The Government of India has authorised the Reserve Bank of India to issue debt instruments up to a ceiling of ₹50,000 crore under the market stabilisation scheme (MSS) for the fiscal 2014-15.

Last year too the ceiling was pegged at the same level.

MSS seeks to strengthen RBI’s ability to conduct exchange rate and monetary management operations in a manner that would maintain stability in the foreign exchange market and enable it to conduct monetary policy in accordance with its stated objectives.

In accordance with the provisions of the Memorandum of Understanding (MoU) between the Government and the RBI, the ceiling for the outstanding balance under the MSS will be reviewed when the outstanding balance reaches the threshold limit of ₹35,000 crore. The RBI, in a statement said, the current MSS outstanding balance is nil.

Treasury Bills and dated securities up to a specified ceiling, mutually agreed upon between the Government and the Reserve Bank by way of anMoU, are issued under the MSS.

The bills/bonds issued under MSS have all the attributes of the existing Treasury Bills and dated securities.

RBI auction The bills and securities will be issued by way of auctions to be conducted by the central bank.
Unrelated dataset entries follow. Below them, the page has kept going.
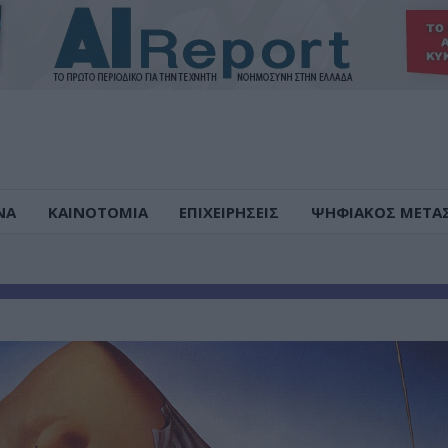
ΝΑ
ΚΑΙΝΟΤΟΜΙΑ
ΕΠΙΧΕΙΡΗΣΕΙΣ
ΨΗΦΙΑΚΟΣ ΜΕΤΑ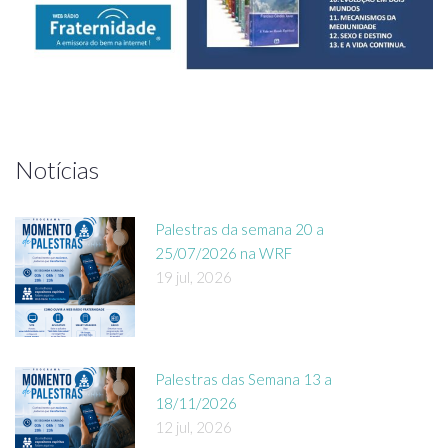
Notícias
Palestras da semana 20 a
25/07/2026 na WRF
19 jul, 2026
Palestras das Semana 13 a
18/11/2026
12 jul, 2026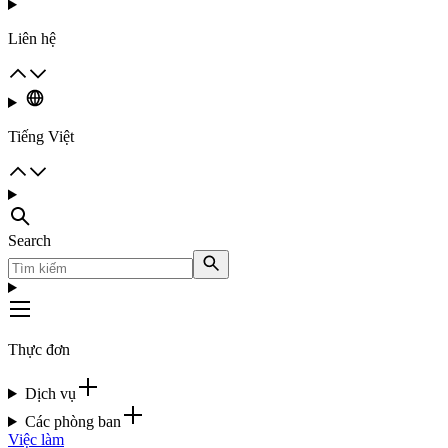
Liên hệ
Tiếng Việt
Search
Thực đơn
Dịch vụ
Các phòng ban
Việc làm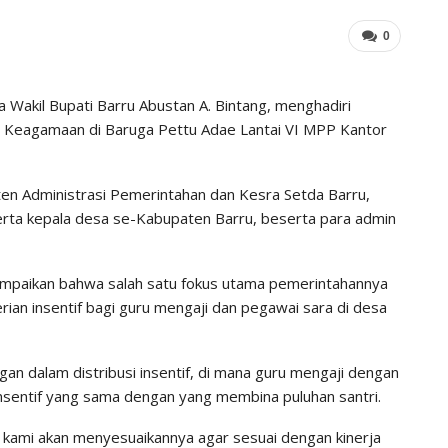
0
ma Wakil Bupati Barru Abustan A. Bintang, menghadiri
ja Keagamaan di Baruga Pettu Adae Lantai VI MPP Kantor
sisten Administrasi Pemerintahan dan Kesra Setda Barru,
serta kepala desa se-Kabupaten Barru, beserta para admin
ampaikan bahwa salah satu fokus utama pemerintahannya
ian insentif bagi guru mengaji dan pegawai sara di desa
gan dalam distribusi insentif, di mana guru mengaji dengan
insentif yang sama dengan yang membina puluhan santri.
an, kami akan menyesuaikannya agar sesuai dengan kinerja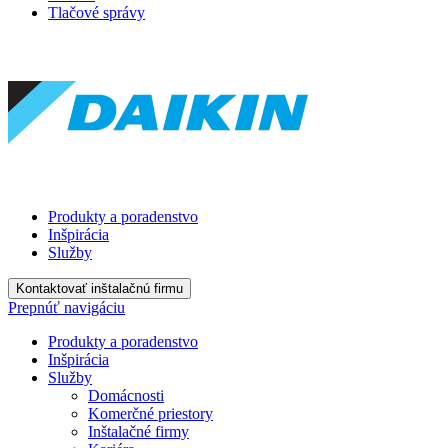
Tlačové správy
Produkty a poradenstvo
Inšpirácia
Služby
Kontaktovať inštalačnú firmu
Prepnúť navigáciu
Produkty a poradenstvo
Inšpirácia
Služby
Domácnosti
Komerčné priestory
Inštalačné firmy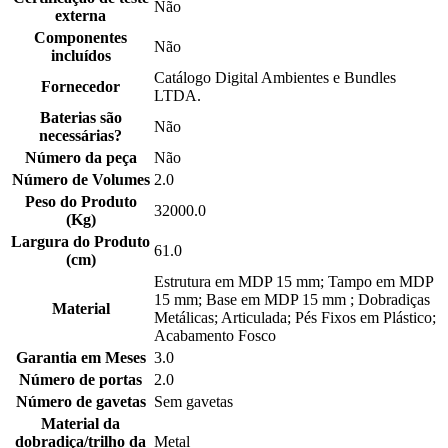
Não
externa
Componentes
Não
incluídos
Catálogo Digital Ambientes e Bundles
Fornecedor
LTDA.
Baterias são
Não
necessárias?
Número da peça
Não
Número de Volumes
2.0
Peso do Produto
32000.0
(Kg)
Largura do Produto
61.0
(cm)
Estrutura em MDP 15 mm; Tampo em MDP
15 mm; Base em MDP 15 mm ; Dobradiças
Material
Metálicas; Articulada; Pés Fixos em Plástico;
Acabamento Fosco
Garantia em Meses
3.0
Número de portas
2.0
Número de gavetas
Sem gavetas
Material da
dobradiça/trilho da
Metal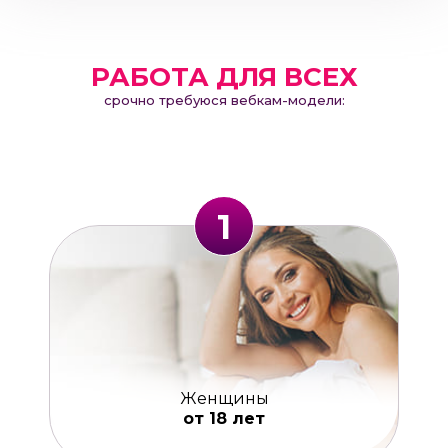
РАБОТА ДЛЯ ВСЕХ
срочно требуюся вебкам-модели:
1
Женщины
от 18 лет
The RBI will decide and notify the amount, tenure and timing of issuance of such treasury bills and dated securities.

The bills and securities issued for MSS are matched by an equivalent cash balance held by the Government with the Reserve Bank.

Thus, there will only be a marginal impact on revenue and fiscal deficits of the Government to the extent of interest payment on bills/securities outstanding under the MSS.